Spread mayonnaise mixture onto bottom of 9-inch round serving dish; top with lettuce, bacon, tomatoes, green onions and cheese. Serve with crackers. 

Makes 24 servings.

TIP: Mayonnaise mixture can be prepared up to 2 days ahead. Store refrigerated. Top with remaining ingredients just before serving.

TIP: Lahvosh is a thin, leavened crisp bread found in sizes ranging from 6 to 16 inches in diameter. It is also called Armenian cracker bread. In its crisp state, it can be used for dipping or with spreads. The softened form of lahvosh can be used to make large wraps or appetizers. To soften the crisp lahvosh, hold the bread under cold running water, making sure both sides are wet. Wrap in two damp towels for 1 hour or so until it becomes pliable. It can then be spread with fillings, rolled up and eaten as a wrap or sliced for pinwheel appetizers


----------



## Vegas Girl (May 21, 2005)

Mmmm, sounds like a good idea for our graduation party!


----------



## IcyMist (May 28, 2005)

Another recipe to try out....thank you


----------



## lyndalou (May 29, 2005)

Icymist, let us know how you like the BLT spread. I've printed it, and will rely on your judgement.


----------



## IcyMist (May 29, 2005)

Am not sure when I will be able to try the recipe as it is going in the stack of "make when I have time" stash.  As for if I personally will like it?  I have been losing my sense of smell and sense of taste for the last 4 years, so you can't depend on my taste.  That is why I rely on family members to check out recipes that I make.    Really funny I can't smell burned microwaved popcorn but I can smell vanilla extract.  Weird, huh?


----------



## lyndalou (May 30, 2005)

Do you know why your losing the taste and smell senses?
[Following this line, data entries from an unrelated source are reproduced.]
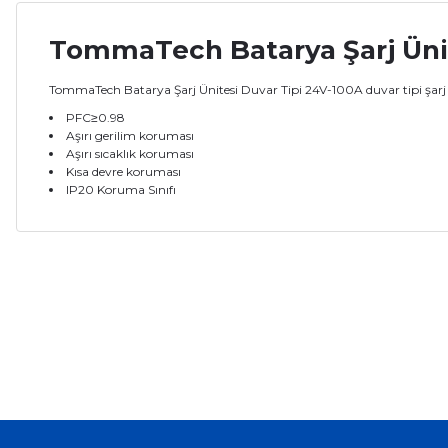
TommaTech Batarya Şarj Ünit
TommaTech Batarya Şarj Ünitesi Duvar Tipi 24V-100A duvar tipi şarj aletle
PFC≥0.98
Aşırı gerilim koruması
Aşırı sıcaklık koruması
Kısa devre koruması
IP20 Koruma Sınıfı
Bu ürünün fiyat bilgisi, resim, ürün açıklamalarında ve diğer ko
Görüş ve önerileriniz için teşekkür ederiz.
Ürün resmi kalitesiz, bozuk veya görüntülenemiyor.
Ürün açıklamasında eksik bilgiler bulunuyor.
Ürün bilgilerinde hatalar bulunuyor.
Ürün fiyatı diğer sitelerden daha pahalı.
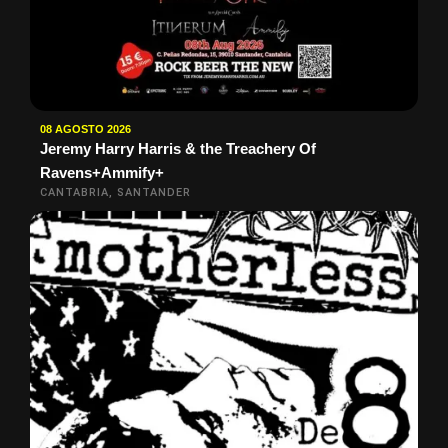
08 AGOSTO 2026
Jeremy Harry Harris & the Treachery Of
Ravens+Ammify+
CANTABRIA, SANTANDER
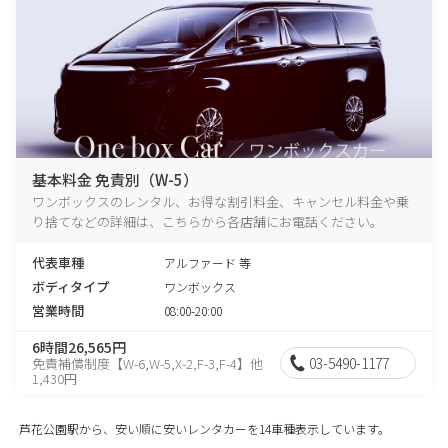
基本料金 免責別（W-5）
ワンボックスのレンタル、お得な割引料金、キャンセル料金や乗
り捨てなどの詳細は、こちらから各店舗にお電話ください。
代表車種
アルファード 等
ボディタイプ
ワンボックス
営業時間
08:00-20:00
6時間26,565円
03-5490-1177
免責補償制度【W-6,W-5,X-2,F-3,F-4】他
1,430円
芦花公園駅から、安い順に安いレンタカーを14車種表示しています。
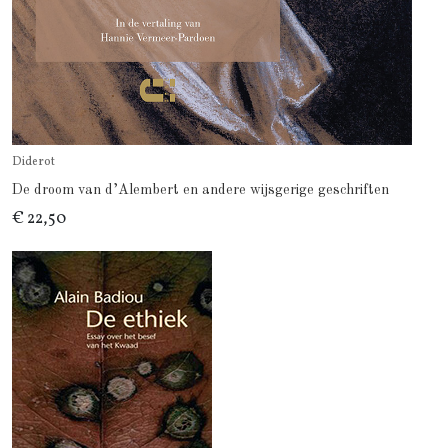
Diderot
De droom van d’Alembert en andere wijsgerige geschriften
€ 22,50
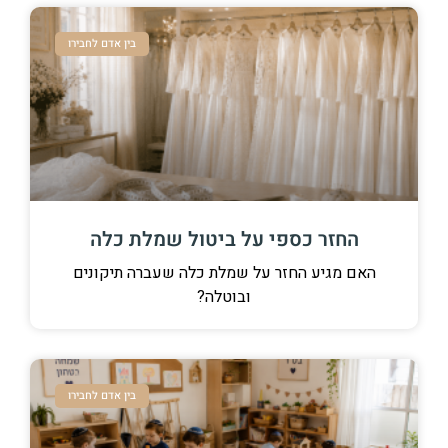
בין אדם לחבירו
החזר כספי על ביטול שמלת כלה
האם מגיע החזר על שמלת כלה שעברה תיקונים
ובוטלה?
בין אדם לחבירו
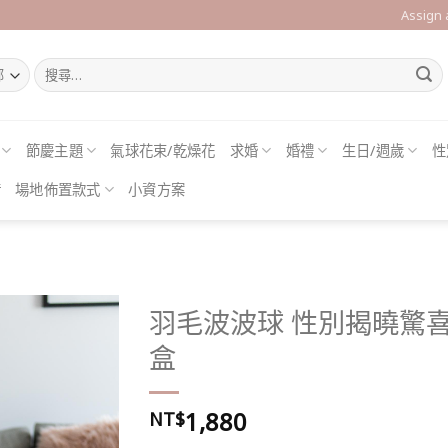
Assign
搜
尋
關
鍵
字:
節慶主題
氣球花束/乾燥花
求婚
婚禮
生日/週歲
性
借
場地佈置款式
小資方案
羽毛波波球 性別揭曉驚
盒
Add to
1,880
wishlist
NT$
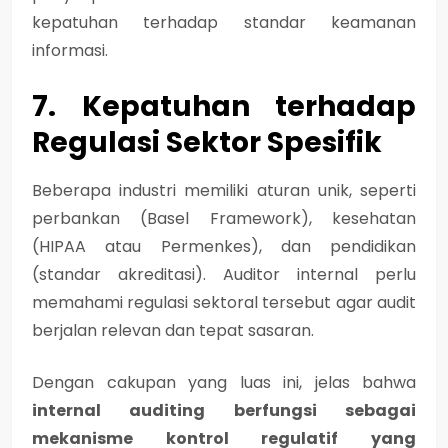
kepatuhan terhadap standar keamanan
informasi.
7. Kepatuhan terhadap
Regulasi Sektor Spesifik
Beberapa industri memiliki aturan unik, seperti
perbankan (Basel Framework), kesehatan
(HIPAA atau Permenkes), dan pendidikan
(standar akreditasi). Auditor internal perlu
memahami regulasi sektoral tersebut agar audit
berjalan relevan dan tepat sasaran.
Dengan cakupan yang luas ini, jelas bahwa
internal auditing berfungsi sebagai
mekanisme kontrol regulatif yang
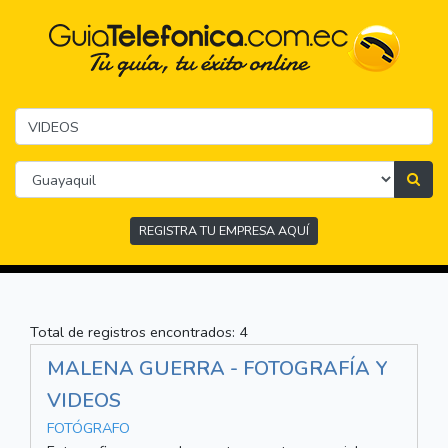
REGISTRA TU EMPRESA AQUÍ
Total de registros encontrados: 4
MALENA GUERRA - FOTOGRAFÍA Y
VIDEOS
FOTÓGRAFO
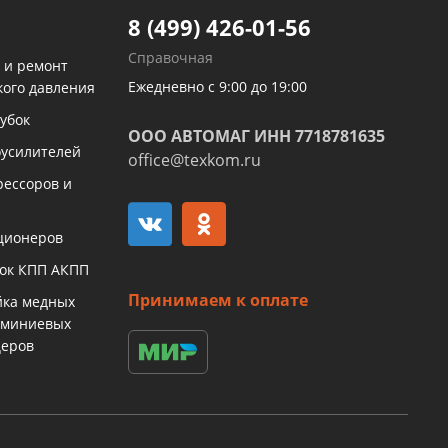
8 (499) 426-01-56
Справочная
 и ремонт
Ежедневно с 9:00 до 19:00
кого давления
убок
ООО АВТОМАГ ИНН 7718781635
оусилителей
office@texkom.ru
рессоров и
ционеров
бок КПП АКПП
Принимаем к оплате
йка медных
юминиевых
церов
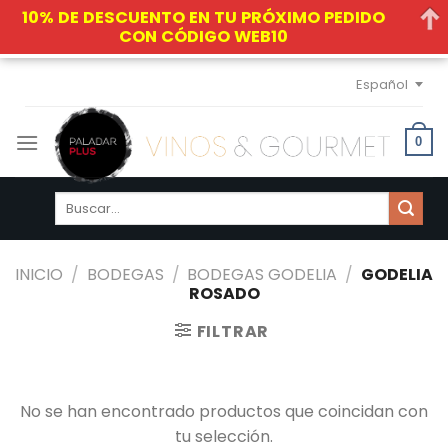
10% DE DESCUENTO EN TU PRÓXIMO PEDIDO
CON CÓDIGO WEB10
Skip
Español
to
content
0
Buscar
por:
INICIO
/
BODEGAS
/
BODEGAS GODELIA
/
GODELIA
ROSADO
FILTRAR
No se han encontrado productos que coincidan con
tu selección.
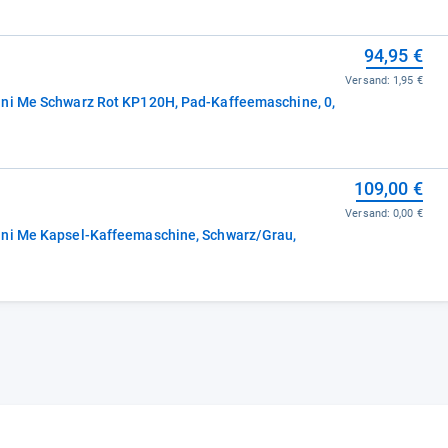
94,95 €
Versand:
1,95 €
ini Me Schwarz Rot KP120H, Pad-Kaffeemaschine, 0,
109,00 €
Versand:
0,00 €
ini Me Kapsel-Kaffeemaschine, Schwarz/Grau,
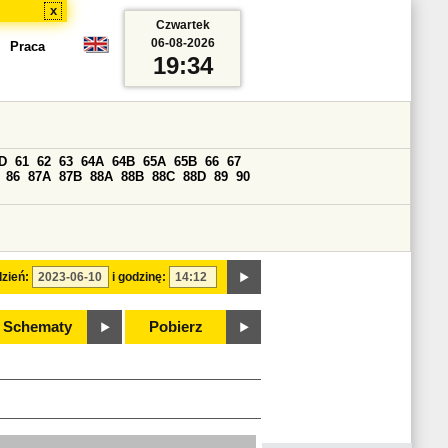
x
Czwartek
06-08-2026
Praca
19:34
D
61
62
63
64A
64B
65A
65B
66
67
86
87A
87B
88A
88B
88C
88D
89
90
zień:
i godzinę:
Schematy
Pobierz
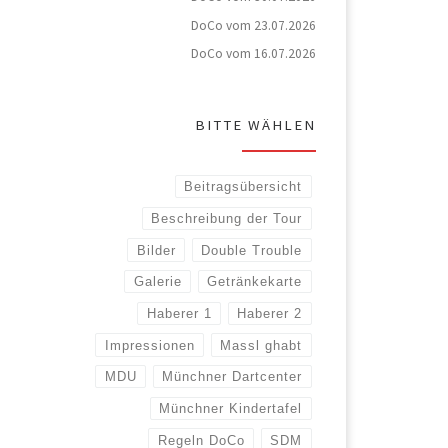
DoCo vom 23.07.2026
DoCo vom 16.07.2026
BITTE WÄHLEN
Beitragsübersicht
Beschreibung der Tour
Bilder
Double Trouble
Galerie
Getränkekarte
Haberer 1
Haberer 2
Impressionen
Massl ghabt
MDU
Münchner Dartcenter
Münchner Kindertafel
Regeln DoCo
SDM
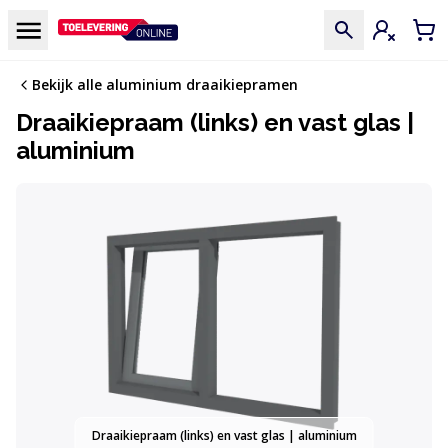
Doorgaan naar de inhoud
Menu
Inloggen
Win
Bekijk alle aluminium draaikiepramen
Draaikiepraam (links) en vast glas |
aluminium
Draaikiepraam (links) en vast glas | aluminium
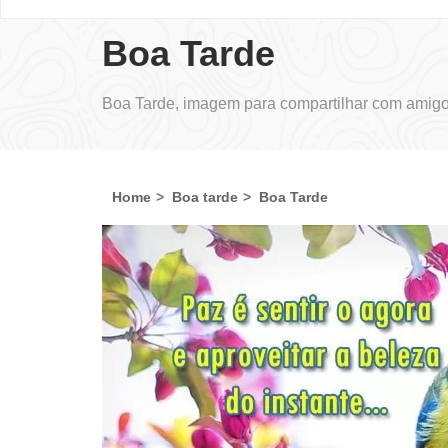
Boa Tarde
Boa Tarde, imagem para compartilhar com amigo
Home
Boa tarde
Boa Tarde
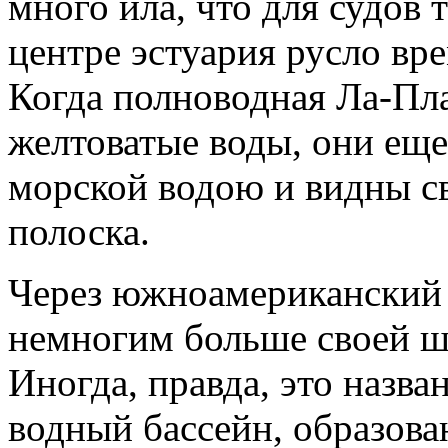
много ила, что для судов 
центре эстуария русло вр
Когда полноводная Ла-Пла
желтоватые воды, они еще
морской водою и видны св
полоска.
Через южноамериканский 
немногим больше своей ш
Иногда, правда, это назва
водный бассейн, образова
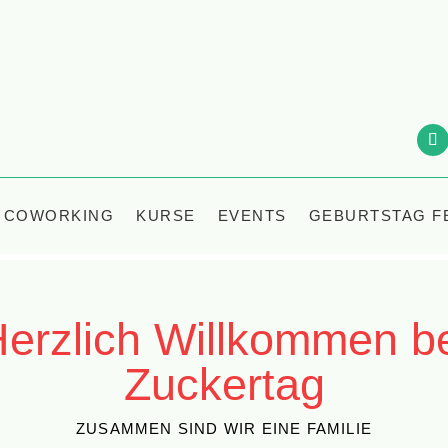
COWORKING
KURSE
EVENTS
GEBURTSTAG F
erzlich Willkommen b
Zuckertag
ZUSAMMEN SIND WIR EINE FAMILIE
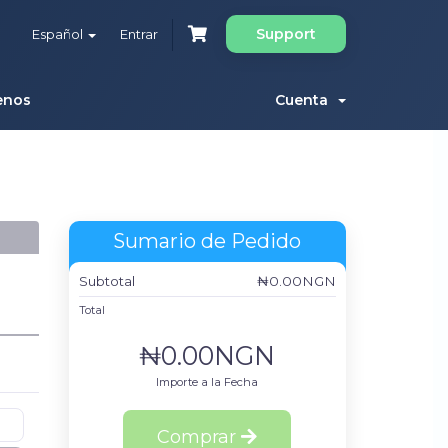
Support
Español
Entrar
enos
Cuenta
Sumario de Pedido
Subtotal
₦0.00NGN
Total
₦0.00NGN
Importe a la Fecha
Comprar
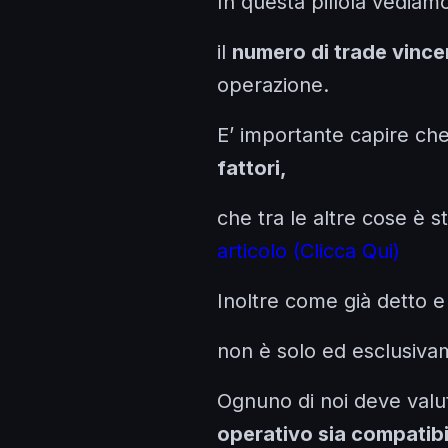
In questa pillola vedia
il
numero di trade vincen
operazione.
E’ importante capire che
fattori,
che tra le altre cose è s
articolo (Clicca Qui)
Inoltre come già detto e 
non è solo ed esclusiva
Ognuno di noi deve val
operativo sia compatibi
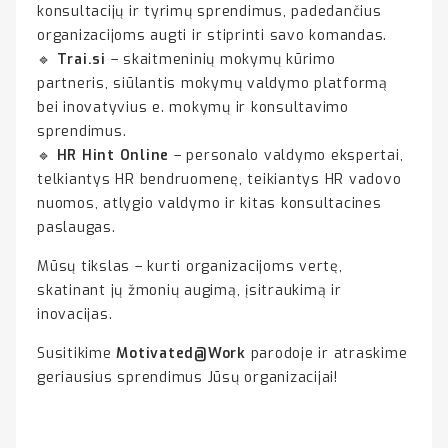
konsultacijų ir tyrimų sprendimus, padedančius
organizacijoms augti ir stiprinti savo komandas.
🔹
Trai.si
– skaitmeninių mokymų kūrimo
partneris, siūlantis mokymų valdymo platformą
bei inovatyvius e. mokymų ir konsultavimo
sprendimus.
🔹
HR Hint Online
– personalo valdymo ekspertai,
telkiantys HR bendruomenę, teikiantys HR vadovo
nuomos, atlygio valdymo ir kitas konsultacines
paslaugas.
Mūsų tikslas – kurti organizacijoms vertę,
skatinant jų žmonių augimą, įsitraukimą ir
inovacijas.
Susitikime
Motivated@Work
parodoje ir atraskime
geriausius sprendimus Jūsų organizacijai!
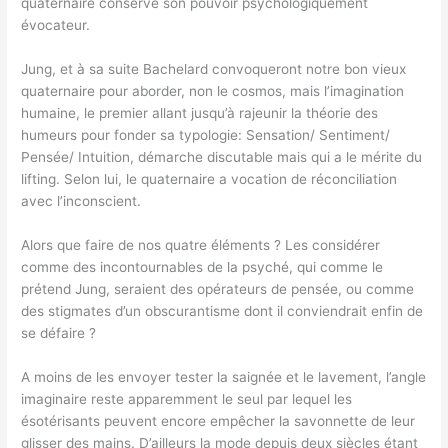
quaternaire conserve son pouvoir psychologiquement
évocateur.
Jung, et à sa suite Bachelard convoqueront notre bon vieux
quaternaire pour aborder, non le cosmos, mais l’imagination
humaine, le premier allant jusqu’à rajeunir la théorie des
humeurs pour fonder sa typologie: Sensation/ Sentiment/
Pensée/ Intuition, démarche discutable mais qui a le mérite du
lifting. Selon lui, le quaternaire a vocation de réconciliation
avec l’inconscient.
Alors que faire de nos quatre éléments ? Les considérer
comme des incontournables de la psyché, qui comme le
prétend Jung, seraient des opérateurs de pensée, ou comme
des stigmates d’un obscurantisme dont il conviendrait enfin de
se défaire ?
A moins de les envoyer tester la saignée et le lavement, l’angle
imaginaire reste apparemment le seul par lequel les
ésotérisants peuvent encore empêcher la savonnette de leur
glisser des mains. D’ailleurs la mode depuis deux siècles étant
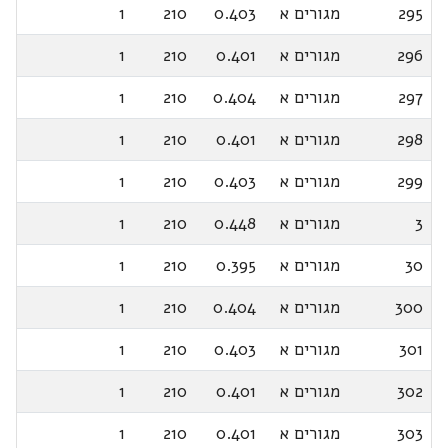
295
מגורים א
0.403
210
1
296
מגורים א
0.401
210
1
297
מגורים א
0.404
210
1
298
מגורים א
0.401
210
1
299
מגורים א
0.403
210
1
3
מגורים א
0.448
210
1
30
מגורים א
0.395
210
1
300
מגורים א
0.404
210
1
301
מגורים א
0.403
210
1
302
מגורים א
0.401
210
1
303
מגורים א
0.401
210
1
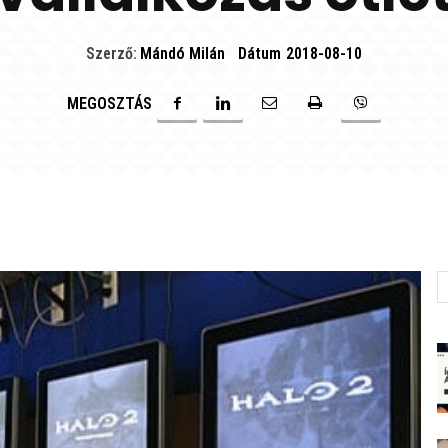
Szerző:
Mándó Milán
Dátum
2018-08-10
MEGOSZTÁS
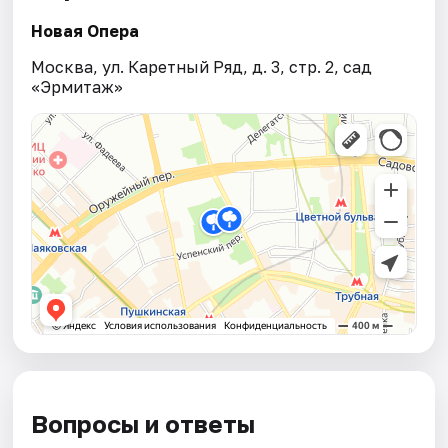
Новая Опера
Москва, ул. Каретный Ряд, д. 3, стр. 2, сад
«Эрмитаж»
Вопросы и ответы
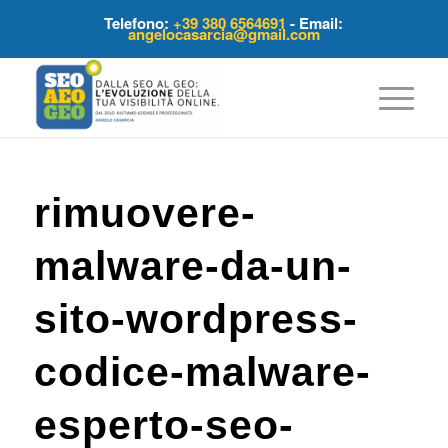
Telefono:
+39 380 6564691
- Email:
angelocasarcia@gmail.com
rimuovere-
malware-da-un-
sito-wordpress-
codice-malware-
esperto-seo-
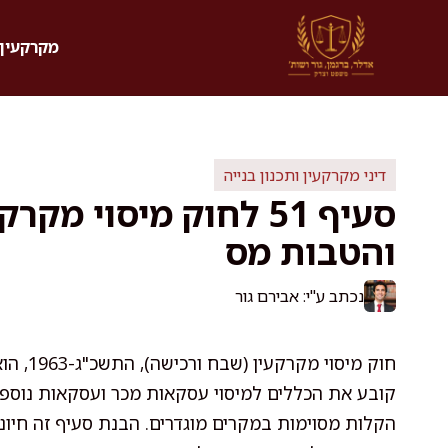
דלג
תוכן
מקרקעין 
דיני מקרקעין ותכנון בנייה
סעיף 51 לחוק מיסוי מ
והטבות מס
נכתב ע"י: אבירם גור
חוק מיס
הקלות מסוימות במקרים מוגדרים. הבנת סעיף זה חיונ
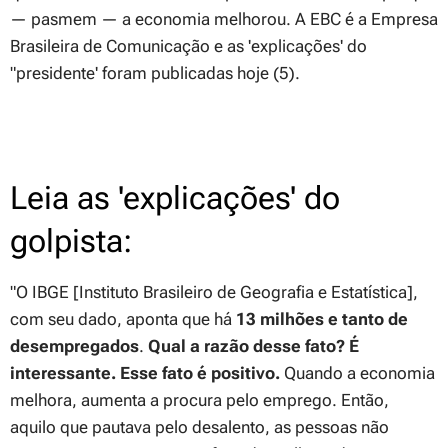
— pasmem — a economia melhorou. A EBC é a Empresa
Brasileira de Comunicação e as 'explicações' do
"presidente' foram publicadas hoje (5).
Leia as 'explicações' do
golpista:
"O IBGE [Instituto Brasileiro de Geografia e Estatística],
com seu dado, aponta que há
13 milhões e tanto de
desempregados
.
Qual a razão desse fato? É
interessante. Esse fato é positivo.
Quando a economia
melhora, aumenta a procura pelo emprego. Então,
aquilo que pautava pelo desalento, as pessoas não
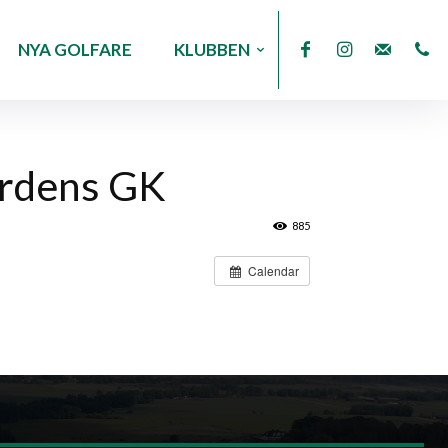
NYA GOLFARE
KLUBBEN
årdens GK
885
Calendar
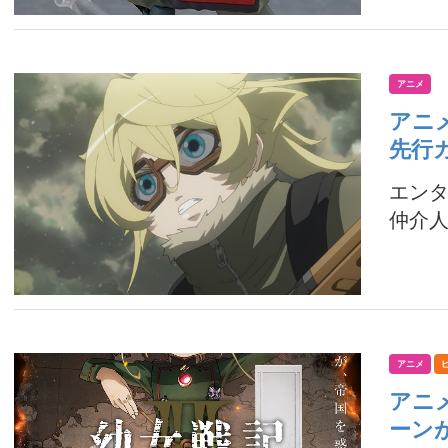
アニメ
アニ
先行
エンタ
仲介人
アニメ
アニ
ーン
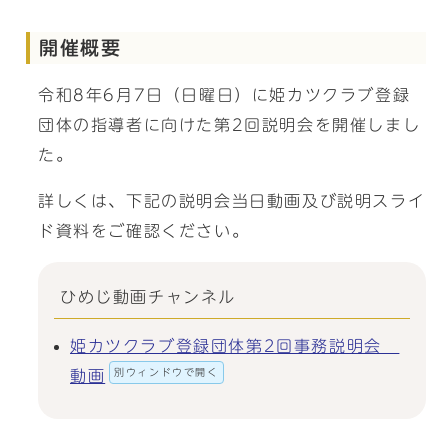
開催概要
令和8年6月7日（日曜日）に姫カツクラブ登録
団体の指導者に向けた第2回説明会を開催しまし
た。
詳しくは、下記の説明会当日動画及び説明スライ
ド資料をご確認ください。
ひめじ動画チャンネル
姫カツクラブ登録団体第2回事務説明会
別ウィンドウで開く
動画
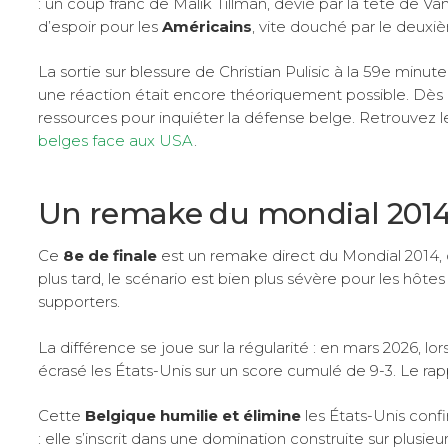
: un coup franc de Malik Tillman, dévié par la tête de V
d’espoir pour les
Américains
, vite douché par le deuxi
La sortie sur blessure de Christian Pulisic à la 59e minut
une réaction était encore théoriquement possible. Dès lo
ressources pour inquiéter la défense belge. Retrouvez 
belges face aux USA
.
Un remake du mondial 2014
Ce
8e de finale
est un remake direct du Mondial 2014, o
plus tard, le scénario est bien plus sévère pour les hôtes 
supporters.
La différence se joue sur la régularité : en mars 2026, lo
écrasé les États-Unis sur un score cumulé de 9-3. Le rapp
Cette
Belgique humilie et élimine
les États-Unis confi
: elle s’inscrit dans une domination construite sur plusie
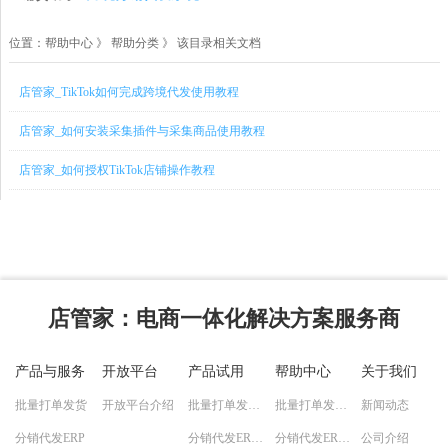
位置：
帮助中心
》
帮助分类 》 该目录相关文档
店管家_TikTok如何完成跨境代发使用教程
店管家_如何安装采集插件与采集商品使用教程
店管家_如何授权TikTok店铺操作教程
店管家
：电商一体化解决方案服务商
产品与服务
开放平台
产品试用
帮助中心
关于我们
批量打单发货
开放平台介绍
批量打单发货试用
批量打单发货教程
新闻动态
分销代发ERP
分销代发ERP试用
分销代发ERP教程
公司介绍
Is there a treatment?


----------



## IcyMist (May 30, 2005)

No I have no clue.  I use to smoke 3 to 3 1/2 packs of cigarettes a day and the doctor I asked about my sense of smell said that that was probably the reason and if I quit smoking it would improve.  Hmmm now that I think of it I was losing my sense of smell a lot longer than 4 years as I quit smoking 5 years ago.  Problem has gotten worse instead of better.


----------



## Dove (May 30, 2005)

IcyMist,
My SIL lost her sense of taste..she blames it on Motrin...


----------



## Shunka (May 30, 2005)

Loss of smell can be hereitary too. My oldest daughter started losing her sense of smell at 12 years old, she is now almost 25 and worries if she is ever around a gas leak.


----------



## The Z (Jun 1, 2005)

This recipe reminds me of a cold salad "pizza" that my mom used to make... she would bake some kind of pastry base (Pillsbury from a tube if I know her ) then put the cream cheese mixture on that before finally topping with various fresh veggies.

Very nice, actually.


----------